Vote up the weirdest scenes that made you see food in a whole new way.
It doesn't matter what genre of movie we're watching - if someone eats a meal in any way that's just off-kilter, then we're out. The following scenes we've collected here aren't just a little weird when it comes to food. They completely fall into the WTF category of food scenes.
These scenes aren't necessarily gross, although some of them definitely are. They use food in unusual ways that no one would expect when they're sitting down to watch a romantic comedy or a Christmas movie. Some of the scenes feature dishes everyone knows, but they're devoured in a truly strange way. Other scenes contain concoctions we wouldn't wish upon our worst enemy. Bon appetit.
There are two scenes from Temple of Doom that are seared into the brains of every '80s kid: Evil priest Mola Ram ripping a guy's heart out, and Indy feasting on monkey brains straight out of the little guy's skull. The scene in question occurs when Indy and his companions Short Round and Willie Scott sit down for dinner with a northern Indian maharajah. Things go off the rails immediately when eyeball soup is deposited in front of Willie. Yes, eyeball soup. As in a big bowl of soup that has eyeballs floating around inside of it.

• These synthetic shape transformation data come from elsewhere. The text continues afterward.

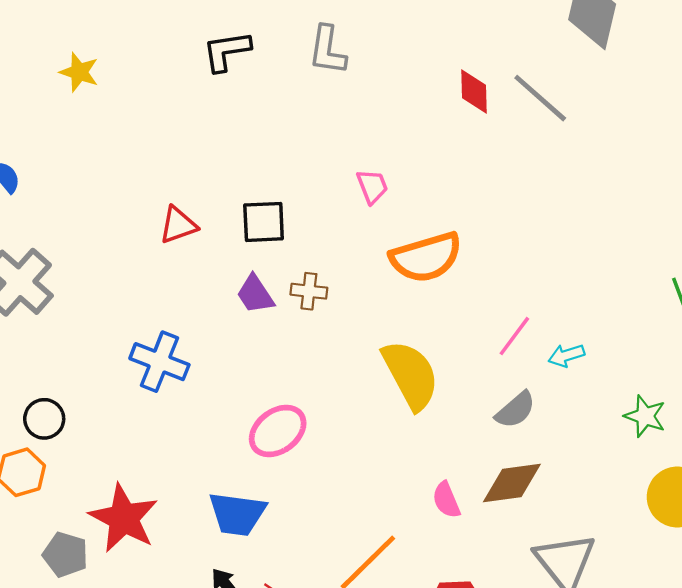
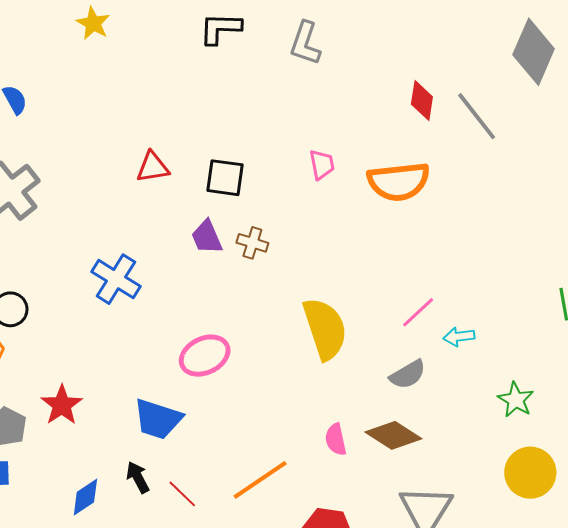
orange semicircle: (426, 257) -> (399, 182), moved
brown diamond: (512, 483) -> (393, 435), turned 30
red star: (124, 518) -> (62, 405), size x0.7

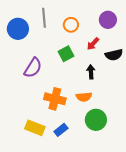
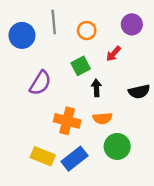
black semicircle: (114, 55) -> (139, 92), moved
black arrow: (91, 72) -> (96, 88), moved
blue rectangle: (61, 130) -> (74, 159), size x1.5

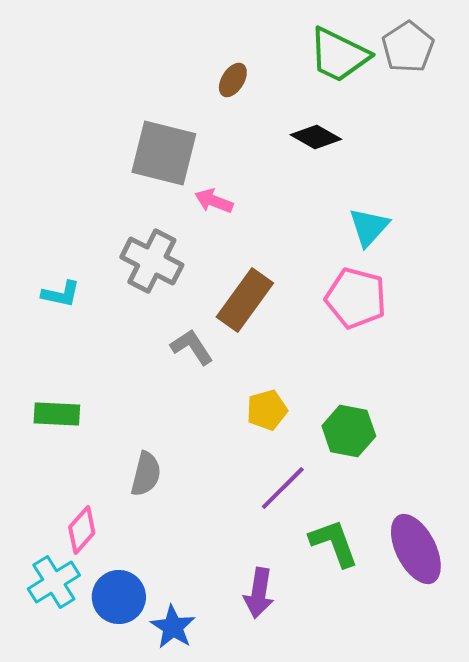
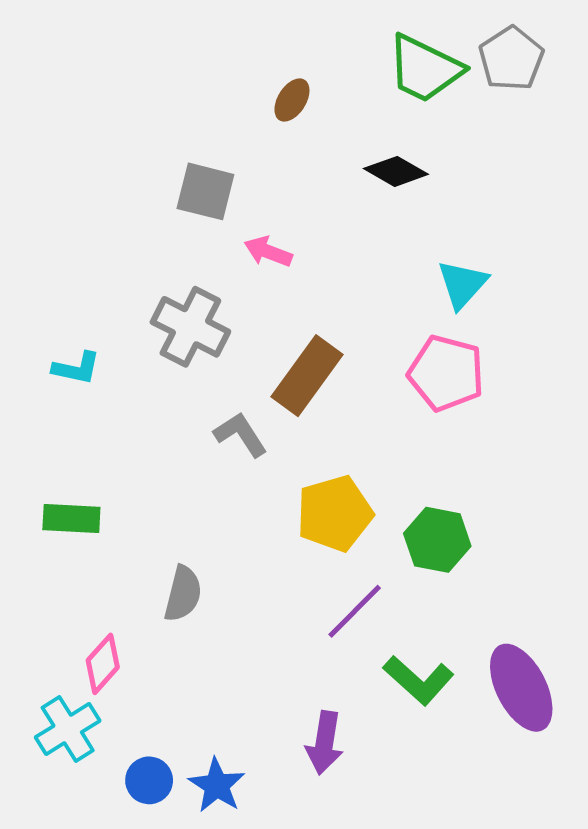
gray square: (164, 153) -> (205, 191), size x0.7
yellow pentagon: (267, 410) -> (335, 513), size x1.5
green L-shape: (334, 543) -> (418, 680), turned 152
blue circle: (119, 597) -> (149, 780), moved, size x0.7

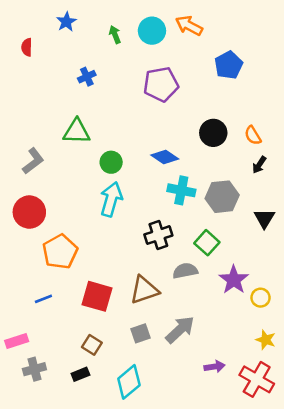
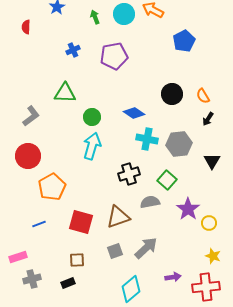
purple pentagon: (161, 84) -> (114, 56), moved
brown square: (92, 345) -> (77, 260), turned -35
red cross: (257, 379) -> (206, 287), turned -36
cyan diamond: (129, 382) -> (131, 289), moved

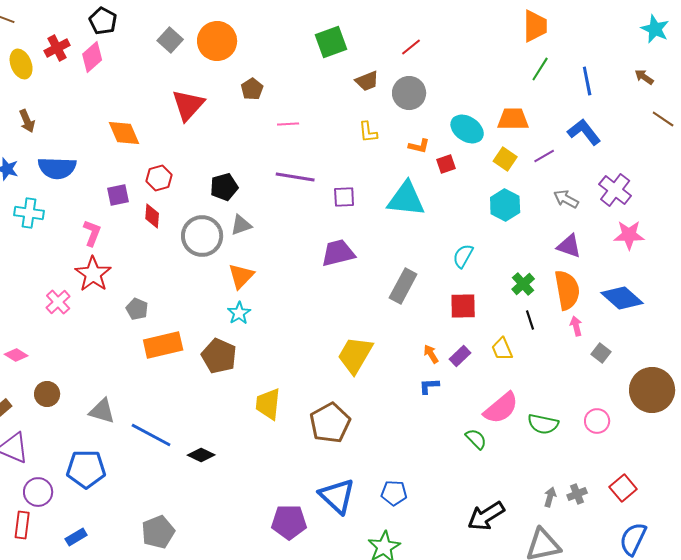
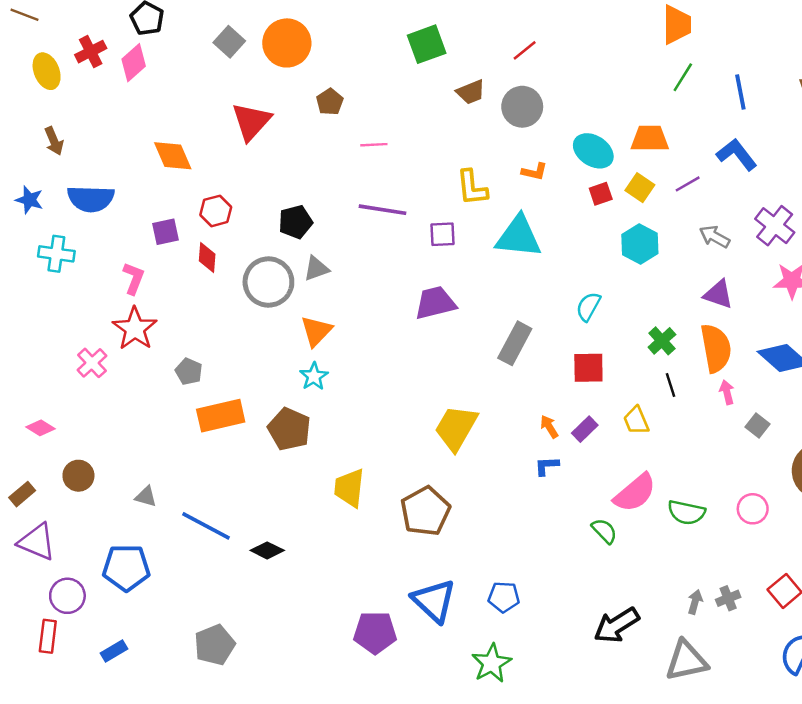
yellow L-shape: (368, 132) -> (472, 188), moved, size x1.4
red square: (446, 164) -> (601, 194), moved
gray triangle: (102, 411) -> (146, 497), size x0.7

So that soup is already gross to look at, but then another delicacy is brought out. A group of servants holding the decapitated heads of a clan of monkeys walks into the dining room and places a furry noggin in front of every diner before removing the skull to expose their brains. Willie faints at the sight, and frankly, so would we.

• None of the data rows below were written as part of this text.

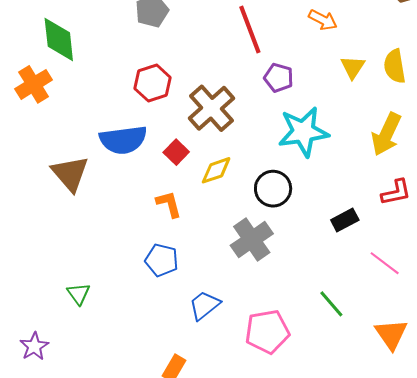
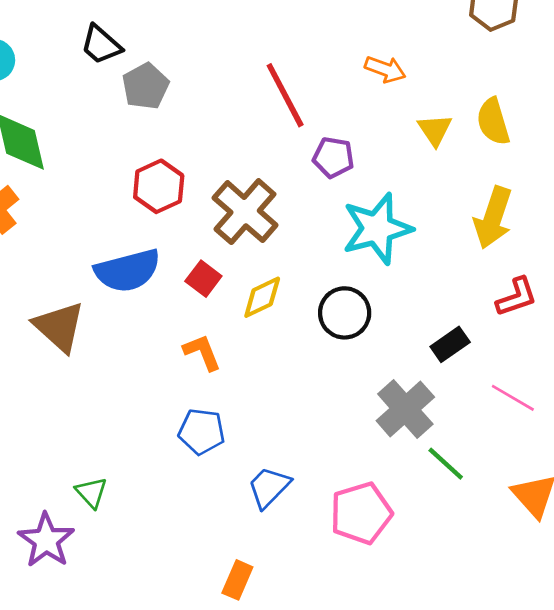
gray cross: (252, 240) -> (405, 409), moved
purple star: (34, 346) -> (46, 540), moved, size x1.4

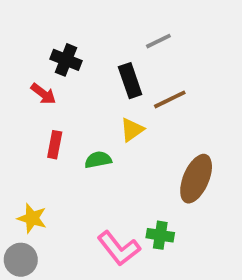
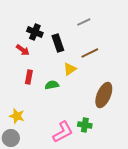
black rectangle: (130, 81) -> (58, 43), moved
pink L-shape: (119, 248) -> (63, 132), turned -80

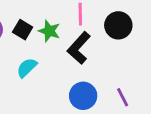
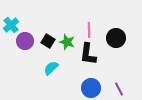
black L-shape: (79, 48) -> (88, 54), turned -35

Freddy Krueger is famously not a good guy. He spent an entire decade wiping out every teen who dared to dream on Elm Street in Springwood, OH - but why does he have to go and ruin the concept of dinner for us? The Dream Child is the fifth entry in this wildly imaginative horror franchise, and even though you can feel the air going out the balloon in this movie, the effects are impossible to ignore.
All of the Nightmare on Elm Street films have terrific nightmare sequences, but the dinner dream takes the cake, quite literally. During this brutal nightmare, a young model named Greta is force-fed portions of a doll that look like her while her cheeks fill up and get all gooey. The grossest moment occurs when Krueger pulls away the doll to reveal that he's been feeding Greta pieces of her own intestines. It's nasty. To top things off, Greta ends the nightmare by springing out of heroine Alice Johnson's fridge in all of her disgusting glory. It'll make you think twice about going for a late-night snack.
Anyone who's been locked in an apartment for 15 years eating nothing but Chinese takeout will tell you that the first thing you want to do once you escape is beat up a bunch of guys and then eat a live squid. Or at least that's the first thing that Oh Dae-su does after escaping from his imprisonment.
It's not crazy that Oh Dae-su eats squid. This delicacy can be served in hundreds of variations, but no one really eats this undersea creature in quite the same way as our hero. Rather than order up a plate of calamari, he grabs a live squid from a plate, shoves its head in his mouth, and rips the tentacles off with his teeth. There's a lot of weird, intense stuff happening in Oldboy, but the squid scene really takes the cake.
There's nothing like eating out at a fancy restaurant. Not only is it fun to get dressed up and go out with your friends, but it's also nice to eat something that you can't make at home.
In Brazil, Terry Gilliam shows how an exciting night out would play in a dystopia, and yeah, it's full of overdressed folks who are excited to eat piles of green slop served on a silver platter. There are so many things about this scene that make it weird.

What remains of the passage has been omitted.